### Exercise details
Given the entries below, please return each one exactly.
━━━ Source records ━━━
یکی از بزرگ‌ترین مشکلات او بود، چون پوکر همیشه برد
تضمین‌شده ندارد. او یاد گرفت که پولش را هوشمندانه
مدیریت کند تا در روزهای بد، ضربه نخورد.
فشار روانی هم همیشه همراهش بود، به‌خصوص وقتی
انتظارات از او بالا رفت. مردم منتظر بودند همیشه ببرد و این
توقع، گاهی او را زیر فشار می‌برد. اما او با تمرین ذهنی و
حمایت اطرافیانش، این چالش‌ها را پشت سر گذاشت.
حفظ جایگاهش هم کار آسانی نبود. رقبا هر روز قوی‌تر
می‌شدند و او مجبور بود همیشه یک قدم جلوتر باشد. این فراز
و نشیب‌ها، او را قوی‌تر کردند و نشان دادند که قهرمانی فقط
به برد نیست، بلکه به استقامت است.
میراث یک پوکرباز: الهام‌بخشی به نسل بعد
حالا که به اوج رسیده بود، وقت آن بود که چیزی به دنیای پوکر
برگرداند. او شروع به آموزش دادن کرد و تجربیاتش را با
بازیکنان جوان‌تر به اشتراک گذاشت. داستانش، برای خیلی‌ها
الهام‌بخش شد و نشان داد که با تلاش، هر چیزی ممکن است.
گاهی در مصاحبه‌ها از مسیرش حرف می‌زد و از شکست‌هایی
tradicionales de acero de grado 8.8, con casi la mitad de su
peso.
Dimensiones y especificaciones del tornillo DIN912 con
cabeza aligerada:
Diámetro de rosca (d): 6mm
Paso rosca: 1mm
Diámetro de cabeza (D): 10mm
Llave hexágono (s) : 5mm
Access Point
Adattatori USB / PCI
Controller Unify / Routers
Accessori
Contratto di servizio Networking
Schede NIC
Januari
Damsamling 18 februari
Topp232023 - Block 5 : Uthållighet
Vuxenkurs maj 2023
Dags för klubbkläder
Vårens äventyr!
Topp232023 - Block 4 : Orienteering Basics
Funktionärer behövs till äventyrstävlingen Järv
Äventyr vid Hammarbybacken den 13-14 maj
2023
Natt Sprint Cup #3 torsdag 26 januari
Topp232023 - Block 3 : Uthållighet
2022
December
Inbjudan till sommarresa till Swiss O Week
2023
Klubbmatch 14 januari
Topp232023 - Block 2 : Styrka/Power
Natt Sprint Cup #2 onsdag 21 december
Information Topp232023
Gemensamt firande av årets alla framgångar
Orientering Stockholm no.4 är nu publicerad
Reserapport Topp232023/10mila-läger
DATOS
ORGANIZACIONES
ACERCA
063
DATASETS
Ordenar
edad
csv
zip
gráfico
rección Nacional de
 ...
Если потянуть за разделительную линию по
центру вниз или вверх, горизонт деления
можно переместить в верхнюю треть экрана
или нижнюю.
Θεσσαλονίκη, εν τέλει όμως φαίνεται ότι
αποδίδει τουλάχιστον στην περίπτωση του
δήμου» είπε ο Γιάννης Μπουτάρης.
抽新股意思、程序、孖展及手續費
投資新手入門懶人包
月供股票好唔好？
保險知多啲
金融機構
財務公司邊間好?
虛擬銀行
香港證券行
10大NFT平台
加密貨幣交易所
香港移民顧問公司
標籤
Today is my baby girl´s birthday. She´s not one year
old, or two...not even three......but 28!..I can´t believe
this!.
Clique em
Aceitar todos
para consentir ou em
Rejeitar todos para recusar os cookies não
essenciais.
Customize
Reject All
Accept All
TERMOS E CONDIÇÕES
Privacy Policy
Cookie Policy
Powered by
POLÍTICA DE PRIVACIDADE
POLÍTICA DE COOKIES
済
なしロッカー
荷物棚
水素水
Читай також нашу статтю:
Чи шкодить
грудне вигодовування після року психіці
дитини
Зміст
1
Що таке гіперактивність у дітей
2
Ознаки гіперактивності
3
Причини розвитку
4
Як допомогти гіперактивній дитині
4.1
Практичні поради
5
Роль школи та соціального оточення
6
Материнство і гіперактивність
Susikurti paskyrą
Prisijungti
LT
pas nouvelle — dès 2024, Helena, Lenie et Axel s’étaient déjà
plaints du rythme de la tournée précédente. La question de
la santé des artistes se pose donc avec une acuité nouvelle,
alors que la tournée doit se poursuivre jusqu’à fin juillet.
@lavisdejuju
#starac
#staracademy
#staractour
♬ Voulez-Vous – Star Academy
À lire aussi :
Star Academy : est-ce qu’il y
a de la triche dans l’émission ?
━━━
### Finished task
یکی از بزرگ‌ترین مشکلات او بود، چون پوکر همیشه برد
تضمین‌شده ندارد. او یاد گرفت که پولش را هوشمندانه
مدیریت کند تا در روزهای بد، ضربه نخورد.
فشار روانی هم همیشه همراهش بود، به‌خصوص وقتی
انتظارات از او بالا رفت. مردم منتظر بودند همیشه ببرد و این
توقع، گاهی او را زیر فشار می‌برد. اما او با تمرین ذهنی و
حمایت اطرافیانش، این چالش‌ها را پشت سر گذاشت.
حفظ جایگاهش هم کار آسانی نبود. رقبا هر روز قوی‌تر
می‌شدند و او مجبور بود همیشه یک قدم جلوتر باشد. این فراز
و نشیب‌ها، او را قوی‌تر کردند و نشان دادند که قهرمانی فقط
به برد نیست، بلکه به استقامت است.
میراث یک پوکرباز: الهام‌بخشی به نسل بعد
حالا که به اوج رسیده بود، وقت آن بود که چیزی به دنیای پوکر
برگرداند. او شروع به آموزش دادن کرد و تجربیاتش را با
بازیکنان جوان‌تر به اشتراک گذاشت. داستانش، برای خیلی‌ها
الهام‌بخش شد و نشان داد که با تلاش، هر چیزی ممکن است.
گاهی در مصاحبه‌ها از مسیرش حرف می‌زد و از شکست‌هایی
tradicionales de acero de grado 8.8, con casi la mitad de su
peso.
Dimensiones y especificaciones del tornillo DIN912 con
cabeza aligerada:
Diámetro de rosca (d): 6mm
Paso rosca: 1mm
Diámetro de cabeza (D): 10mm
Llave hexágono (s) : 5mm
Access Point
Adattatori USB / PCI
Controller Unify / Routers
Accessori
Contratto di servizio Networking
Schede NIC
Januari
Damsamling 18 februari
Topp232023 - Block 5 : Uthållighet
Vuxenkurs maj 2023
Dags för klubbkläder
Vårens äventyr!
Topp232023 - Block 4 : Orienteering Basics
Funktionärer behövs till äventyrstävlingen Järv
Äventyr vid Hammarbybacken den 13-14 maj
2023
Natt Sprint Cup #3 torsdag 26 januari
Topp232023 - Block 3 : Uthållighet
2022
December
Inbjudan till sommarresa till Swiss O Week
2023
Klubbmatch 14 januari
Topp232023 - Block 2 : Styrka/Power
Natt Sprint Cup #2 onsdag 21 december
Information Topp232023
Gemensamt firande av årets alla framgångar
Orientering Stockholm no.4 är nu publicerad
Reserapport Topp232023/10mila-läger
DATOS
ORGANIZACIONES
ACERCA
063
DATASETS
Ordenar
edad
csv
zip
gráfico
rección Nacional de
 ...
Если потянуть за разделительную линию по
центру вниз или вверх, горизонт деления
можно переместить в верхнюю треть экрана
или нижнюю.
Θεσσαλονίκη, εν τέλει όμως φαίνεται ότι
αποδίδει τουλάχιστον στην περίπτωση του
δήμου» είπε ο Γιάννης Μπουτάρης.
抽新股意思、程序、孖展及手續費
投資新手入門懶人包
月供股票好唔好？
保險知多啲
金融機構
財務公司邊間好?
虛擬銀行
香港證券行
10大NFT平台
加密貨幣交易所
香港移民顧問公司
標籤
Today is my baby girl´s birthday. She´s not one year
old, or two...not even three......but 28!..I can´t believe
this!.
Clique em
Aceitar todos
para consentir ou em
Rejeitar todos para recusar os cookies não
essenciais.
Customize
Reject All
Accept All
TERMOS E CONDIÇÕES
Privacy Policy
Cookie Policy
Powered by
POLÍTICA DE PRIVACIDADE
POLÍTICA DE COOKIES
済
なしロッカー
荷物棚
水素水
Читай також нашу статтю:
Чи шкодить
грудне вигодовування після року психіці
дитини
Зміст
1
Що таке гіперактивність у дітей
2
Ознаки гіперактивності
3
Причини розвитку
4
Як допомогти гіперактивній дитині
4.1
Практичні поради
5
Роль школи та соціального оточення
6
Материнство і гіперактивність
Susikurti paskyrą
Prisijungti
LT
pas nouvelle — dès 2024, Helena, Lenie et Axel s’étaient déjà
plaints du rythme de la tournée précédente. La question de
la santé des artistes se pose donc avec une acuité nouvelle,
alors que la tournée doit se poursuivre jusqu’à fin juillet.
@lavisdejuju
#starac
#staracademy
#staractour
♬ Voulez-Vous – Star Academy
À lire aussi :
Star Academy : est-ce qu’il y
a de la triche dans l’émission ?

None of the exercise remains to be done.